There are 13 JSON and 7 Var tokens. That's 65% of the overall token mass (and therefore loss) that's just dedicated to encoding the JSON format. Furthermore, these tokens are always deterministic given the specification in the input prompt.

We reason that once the model learns the core JSON mapping of input to output, the loss shoots down. The incremental gains from this point onward represent the actual learning of the content once the pattern has been established.

Evaluation

To evaluate we pass these two finetuned models through a JSON-constraint framework. We prompt each model with a prompt that includes the expected JSON-schema and one that doesn't include the JSON-schema, so the model only relies on the keys injected into the autoregressive output².

Since the RDF triplets are in plaintext, there are a host of evaluation metrics that we could use to compare our predicted outputs (levenshtein distance, BOW Precision/Recall, etc).
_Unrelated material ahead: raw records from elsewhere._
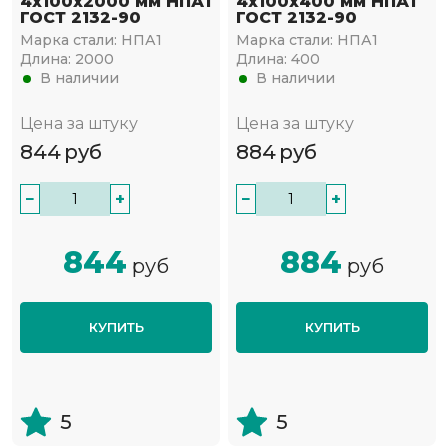
4х100х2000 мм НПА1
4х100х400 мм НПА1
ГОСТ 2132-90
ГОСТ 2132-90
Марка стали:
НПА1
Марка стали:
НПА1
Длина:
2000
Длина:
400
В наличии
В наличии
Цена за штуку
Цена за штуку
844
руб
884
руб
−
+
−
+
844
884
руб
руб
КУПИТЬ
КУПИТЬ
5
5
To keep things simple and interpretable, we benchmark all models on accuracy. This answers whether the model is able to recover its groundtruth exactly.

Model	Prompt includes schema	Prompt excludes schema
Mistral-Instruct-V2	46.35	50.20
Plaintext-Finetune	73.30	72.35
JSON-Finetune	80.00	79.45

Perhaps no surprise, the JSON-Finetune performs better than the other models. Diving into the results a bit deeper, the Plaintext-Finetune often makes the mistake of including too much context in the JSON window. This is likely biased by the initial finetuning that encouraged one string to contain all content. Looking at a few results:

text: The AC Hotel Bella Sky in Copenhagen is part of Marriott International. Marriott International was founded in Washington DC and a key member of staff is Bill Marriott.

goal: {'company': 'Marriott International', 'foundationPlace': 'Washington, D.C.'}

prediction: {'company': 'Marriott International', 'foundationPlace': 'Washington, D.C.} The constraint model has a company of Marriott International'}

Often these results appear very close to generating valid JSON, but forget a valid closing tag and therefore continue past the end of where it should.

text: Julia Morgan, the architect, was born in San Francisco and some of her significant projects include Asilomar Conference Grounds, The Riverside Art Museum, Hearst Castle and Asilomar State Beach.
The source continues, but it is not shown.